══ Data for processing ══

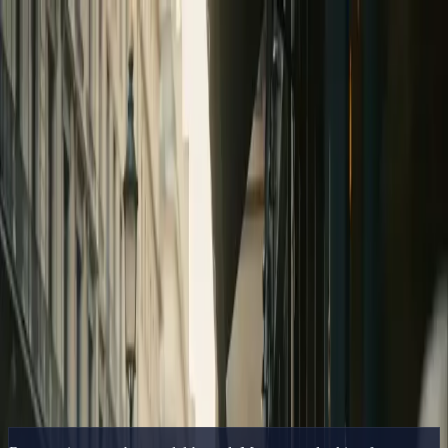
Delphin Studio
Generate
AI Image
Prompt Chat
Showcase
Pricing
English
Sign In
Get Started
English
Home
/
Delphin Resource
/
Runway AI Alternative — Broader Model
Coverage in One Canvas
Delphin Resource
Runway AI Alternative — Broader Model
Coverage in One Canvas
A Runway AI alternative that covers Sora 2, Kling V3, and
Seedance in one canvas — plus DeepSeek V4 Preview.
Try the Alternative
Browse Showcase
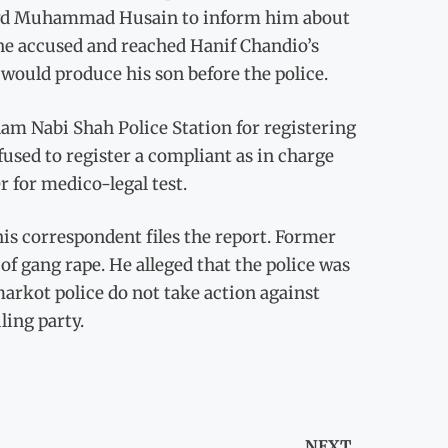
dlord Muhammad Husain to inform him about
 the accused and reached Hanif Chandio’s
would produce his son before the police.
am Nabi Shah Police Station for registering
used to register a compliant as in charge
r for medico-legal test.
his correspondent files the report. Former
 gang rape. He alleged that the police was
arkot police do not take action against
ling party.
NEXT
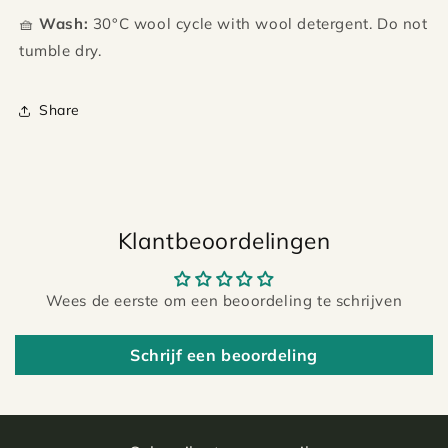
🧺
Wash:
30°C wool cycle with wool detergent. Do not
tumble dry.
Share
Klantbeoordelingen
Wees de eerste om een beoordeling te schrijven
Schrijf een beoordeling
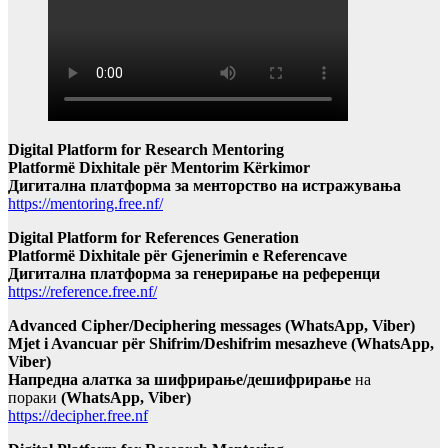
Digital Platform for Research Mentoring
Platformë Dixhitale për Mentorim Kërkimor
Дигитална платформа за менторство на истражувања
https://mentoring.free.nf/
Digital Platform for References Generation
Platformë Dixhitale për Gjenerimin e Referencave
Дигитална платформа за генерирање на референци
https://reference.free.nf/
Advanced Cipher/Deciphering messages (WhatsApp, Viber)
Mjet i Avancuar për Shifrim/Deshifrim mesazheve (WhatsApp,
Viber)
Напредна алатка за шифрирање/дешифрирање
на
пораки
(WhatsApp, Viber)
https://decipher.free.nf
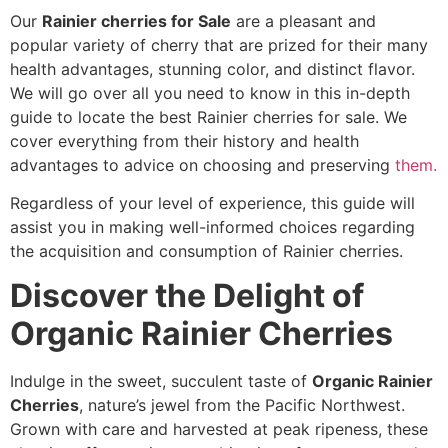
Our
Rainier cherries for Sale
are a pleasant and
popular variety of cherry that are prized for their many
health advantages, stunning color, and distinct flavor.
We will go over all you need to know in this in-depth
guide to locate the best Rainier cherries for sale. We
cover everything from their history and health
advantages to advice on choosing and preserving
them.
Regardless of your level of experience, this guide will
assist you in making well-informed choices regarding
the acquisition and consumption of Rainier cherries.
Discover the Delight of
Organic Rainier Cherries
Indulge in the sweet, succulent taste of
Organic Rainier
Cherries
, nature’s jewel from the Pacific Northwest.
Grown with care and harvested at peak ripeness, these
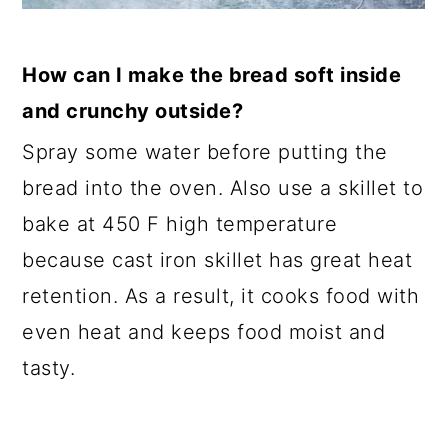
How can I make the bread soft inside
and crunchy outside?
Spray some water before putting the
bread into the oven. Also use a skillet to
bake at 450 F high temperature
because cast iron skillet has great heat
retention. As a result, it cooks food with
even heat and keeps food moist and
tasty.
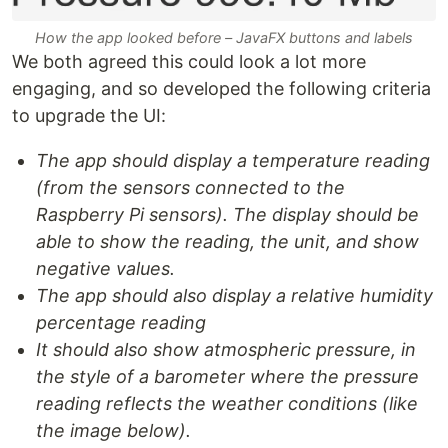
How the app looked before – JavaFX buttons and labels
We both agreed this could look a lot more
engaging, and so developed the following criteria
to upgrade the UI:
The app should display a temperature reading
(from the sensors connected to the
Raspberry Pi sensors). The display should be
able to show the reading, the unit, and show
negative values.
The app should also display a relative humidity
percentage reading
It should also show atmospheric pressure, in
the style of a barometer where the pressure
reading reflects the weather conditions (like
the image below).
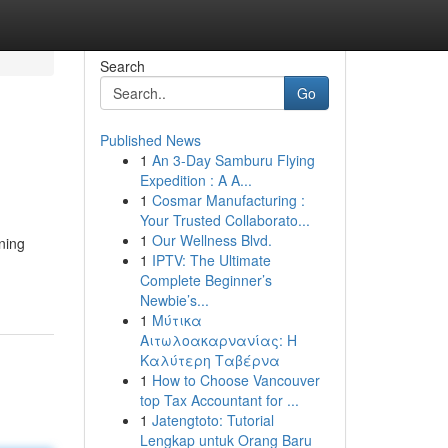
Search
Go
Published News
1
An 3-Day Samburu Flying
Expedition : A A...
1
Cosmar Manufacturing :
Your Trusted Collaborato...
1
Our Wellness Blvd.
ning
1
IPTV: The Ultimate
Complete Beginner’s
Newbie’s...
1
Μύτικα
Αιτωλοακαρνανίας: Η
Καλύτερη Ταβέρνα
1
How to Choose Vancouver
top Tax Accountant for ...
1
Jatengtoto: Tutorial
Lengkap untuk Orang Baru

═══

## Problem description:
In the entries above, find each line that includes the string "health" and copy it.

## Answer for the task:
health advantages, stunning color, and distinct flavor.
cover everything from their history and health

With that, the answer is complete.